Aaron Radley, Forgotten Philadelphia Stoneware Potter
By Brandt Zipp | February 27, 2012
Lager was not really available in the United States until around 1840; some speculate that its relatively late introduction into American homes and pubs was due to the difficulty of transporting its yeast across the Atlantic. The first known American lager brewery was located in Philadelphia, where a Bavarian immigrant (like Seithers) named Johann Wagner successfully managed to get his yeast over from Germany. Initially popular in German communities, lager spread nationally and by the late 1850′s, it was a bigger seller than either ale or porter in Philadelphia. Charles Seithers’ business came as a direct result of this booming new beer industry, and he shows up around the middle of the 1870′s–about the time Radley made his mug–as a lager dealer, perhaps even a brewer.

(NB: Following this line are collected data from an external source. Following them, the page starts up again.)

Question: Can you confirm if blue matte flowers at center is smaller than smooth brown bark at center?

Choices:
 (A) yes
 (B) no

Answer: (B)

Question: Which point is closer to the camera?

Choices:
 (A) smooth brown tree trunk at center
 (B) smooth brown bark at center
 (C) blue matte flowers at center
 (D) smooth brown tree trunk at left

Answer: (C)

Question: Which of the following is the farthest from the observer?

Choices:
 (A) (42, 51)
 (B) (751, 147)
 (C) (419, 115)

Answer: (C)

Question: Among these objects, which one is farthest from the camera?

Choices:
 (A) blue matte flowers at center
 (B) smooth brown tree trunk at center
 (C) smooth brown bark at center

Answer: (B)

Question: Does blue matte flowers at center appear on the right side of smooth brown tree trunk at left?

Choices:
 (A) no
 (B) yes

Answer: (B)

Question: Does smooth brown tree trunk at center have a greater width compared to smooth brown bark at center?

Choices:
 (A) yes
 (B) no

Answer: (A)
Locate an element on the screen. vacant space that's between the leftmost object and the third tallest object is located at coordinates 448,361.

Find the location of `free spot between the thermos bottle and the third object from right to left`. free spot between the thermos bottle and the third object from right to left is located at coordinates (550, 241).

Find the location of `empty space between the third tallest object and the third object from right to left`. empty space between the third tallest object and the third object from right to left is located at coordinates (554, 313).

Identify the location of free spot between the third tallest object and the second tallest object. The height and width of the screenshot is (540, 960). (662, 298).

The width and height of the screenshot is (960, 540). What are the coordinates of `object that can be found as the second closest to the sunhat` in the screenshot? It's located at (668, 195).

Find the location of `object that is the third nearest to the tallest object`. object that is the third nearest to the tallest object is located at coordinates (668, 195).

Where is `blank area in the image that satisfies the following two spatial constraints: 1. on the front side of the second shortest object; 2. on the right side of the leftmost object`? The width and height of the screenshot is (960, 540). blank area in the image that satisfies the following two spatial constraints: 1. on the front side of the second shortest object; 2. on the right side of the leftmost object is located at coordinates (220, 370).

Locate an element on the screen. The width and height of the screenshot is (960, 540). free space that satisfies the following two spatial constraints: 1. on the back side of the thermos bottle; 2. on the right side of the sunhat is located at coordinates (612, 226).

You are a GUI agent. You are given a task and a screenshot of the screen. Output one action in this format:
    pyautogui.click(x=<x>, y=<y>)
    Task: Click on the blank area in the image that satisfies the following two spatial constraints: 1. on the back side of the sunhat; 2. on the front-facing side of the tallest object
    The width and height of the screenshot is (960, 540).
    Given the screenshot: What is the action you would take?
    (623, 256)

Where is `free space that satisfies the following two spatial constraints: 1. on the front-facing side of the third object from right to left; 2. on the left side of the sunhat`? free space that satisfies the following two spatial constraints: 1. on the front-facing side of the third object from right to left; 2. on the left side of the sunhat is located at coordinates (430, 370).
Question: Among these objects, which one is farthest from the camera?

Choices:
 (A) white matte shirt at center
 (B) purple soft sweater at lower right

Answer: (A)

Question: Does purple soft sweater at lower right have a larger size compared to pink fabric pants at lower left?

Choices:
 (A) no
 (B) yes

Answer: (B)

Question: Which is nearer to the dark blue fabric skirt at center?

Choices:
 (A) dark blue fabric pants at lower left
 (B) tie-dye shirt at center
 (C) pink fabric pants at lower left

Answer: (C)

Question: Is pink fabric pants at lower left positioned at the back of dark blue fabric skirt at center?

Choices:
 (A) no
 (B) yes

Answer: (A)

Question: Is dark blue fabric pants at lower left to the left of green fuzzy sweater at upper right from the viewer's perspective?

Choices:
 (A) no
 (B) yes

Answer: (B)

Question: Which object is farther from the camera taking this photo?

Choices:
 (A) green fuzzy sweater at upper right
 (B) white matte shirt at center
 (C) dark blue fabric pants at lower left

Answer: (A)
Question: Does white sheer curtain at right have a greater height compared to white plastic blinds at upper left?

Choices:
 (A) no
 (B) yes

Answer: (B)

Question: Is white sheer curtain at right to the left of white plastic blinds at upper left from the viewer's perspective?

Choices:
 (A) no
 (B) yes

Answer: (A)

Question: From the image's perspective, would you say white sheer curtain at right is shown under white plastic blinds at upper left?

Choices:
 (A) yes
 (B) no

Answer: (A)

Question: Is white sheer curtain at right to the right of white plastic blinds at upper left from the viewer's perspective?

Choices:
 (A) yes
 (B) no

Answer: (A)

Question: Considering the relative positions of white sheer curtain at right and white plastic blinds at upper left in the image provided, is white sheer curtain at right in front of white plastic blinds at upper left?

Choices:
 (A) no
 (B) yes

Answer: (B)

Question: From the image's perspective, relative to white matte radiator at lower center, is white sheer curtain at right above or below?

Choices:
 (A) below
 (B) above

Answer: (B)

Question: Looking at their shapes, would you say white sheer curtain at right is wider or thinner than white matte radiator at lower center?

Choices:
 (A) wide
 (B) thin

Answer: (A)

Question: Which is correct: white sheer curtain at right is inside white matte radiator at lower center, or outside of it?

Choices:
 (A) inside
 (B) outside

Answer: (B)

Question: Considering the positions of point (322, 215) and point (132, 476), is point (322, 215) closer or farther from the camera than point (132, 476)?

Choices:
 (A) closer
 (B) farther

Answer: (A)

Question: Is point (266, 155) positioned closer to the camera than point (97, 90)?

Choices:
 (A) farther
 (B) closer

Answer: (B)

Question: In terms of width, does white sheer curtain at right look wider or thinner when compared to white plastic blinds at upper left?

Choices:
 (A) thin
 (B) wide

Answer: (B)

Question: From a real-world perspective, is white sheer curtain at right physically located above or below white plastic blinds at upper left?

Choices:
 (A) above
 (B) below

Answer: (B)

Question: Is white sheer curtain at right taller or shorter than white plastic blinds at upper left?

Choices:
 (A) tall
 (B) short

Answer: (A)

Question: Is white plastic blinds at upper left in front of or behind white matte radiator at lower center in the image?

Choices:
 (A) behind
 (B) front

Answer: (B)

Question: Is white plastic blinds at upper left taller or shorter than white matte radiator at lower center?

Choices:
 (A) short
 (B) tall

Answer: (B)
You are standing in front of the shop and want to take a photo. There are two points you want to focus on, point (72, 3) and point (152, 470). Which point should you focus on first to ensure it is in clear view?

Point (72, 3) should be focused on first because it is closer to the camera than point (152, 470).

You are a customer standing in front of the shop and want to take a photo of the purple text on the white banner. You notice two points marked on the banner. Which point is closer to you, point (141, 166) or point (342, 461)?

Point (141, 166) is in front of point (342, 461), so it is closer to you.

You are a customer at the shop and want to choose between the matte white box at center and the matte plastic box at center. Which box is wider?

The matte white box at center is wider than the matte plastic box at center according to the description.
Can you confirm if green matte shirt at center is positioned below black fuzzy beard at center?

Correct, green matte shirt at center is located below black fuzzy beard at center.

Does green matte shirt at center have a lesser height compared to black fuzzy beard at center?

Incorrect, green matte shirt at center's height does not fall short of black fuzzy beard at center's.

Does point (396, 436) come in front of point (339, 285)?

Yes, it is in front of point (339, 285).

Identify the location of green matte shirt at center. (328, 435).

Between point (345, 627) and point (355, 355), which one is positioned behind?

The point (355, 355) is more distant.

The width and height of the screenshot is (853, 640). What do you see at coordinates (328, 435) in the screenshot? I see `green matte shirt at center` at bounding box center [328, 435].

How Aaron Radley knew Charles Seithers–or if they were even friends or close associates–is a question I cannot answer. But based on the fact that his mug was specifically, boldly inscribed to Seithers (and hand inscribed on the bottom by Radley), the mug was pretty clearly a presentation piece, and probably made as a gift from Radley to Seithers–as is the case with other comparable pieces of American stoneware. This puts Radley’s mug in a fairly rare category. We can call it so for a number of reasons–the fairly rare form for decorated stoneware; the almost unheard-of decoration of the Liberty Bell; its signature from a previously unknown Philadelphia potter. But as a vessel apparently used specifically for the consumption of lager, unlike so many of the jugs and other vessels made for ambiguous spirituous (or other) liquids, we more or less know exactly what the mug held on a regular basis. By 1877, Patrick McCusker had left Radley’s firm, and it took on the name of “Salinger & Radley.” By the end of the decade this partnership, too, seems to have dissolved and Radley was out on his own. In his later years (around 1885, when he was about 57 years old), he became a grocer and, eventually, a jeweler, maintaining that profession into his 80′s. Aaron Radley died on Halloween, 1914, of some form of pneumonia. Seithers had died a decade prior, on March 8, 1904, of kidney failure at the age of 65. He, too, had given up his profession of the mid-1870′s, and had moved on to barbering. In Radley’s obituary, those memorializing him called him, “one of the oldest residents of Frankford … who opened the first China and glassware house in that section of the city.” I have been unable to find any reference (though one certainly may exist) to Radley owning a merchant’s shop, selling china or glass, and I believe this is probably the case of time or miscommunication getting in the way of the facts. The writer was probably really referring to Radley’s old pottery.This is yet another case in which two men who may not even be remembered by their own families today, are memorialized by just one object that happened to survive. Aaron Radley probably made thousands of pots in his lifetime; Seithers likewise would have owned countless objects over the course of his life. But this mug, probably produced in the spirit of giving, now gives us another opportunity to peer dimly into the past.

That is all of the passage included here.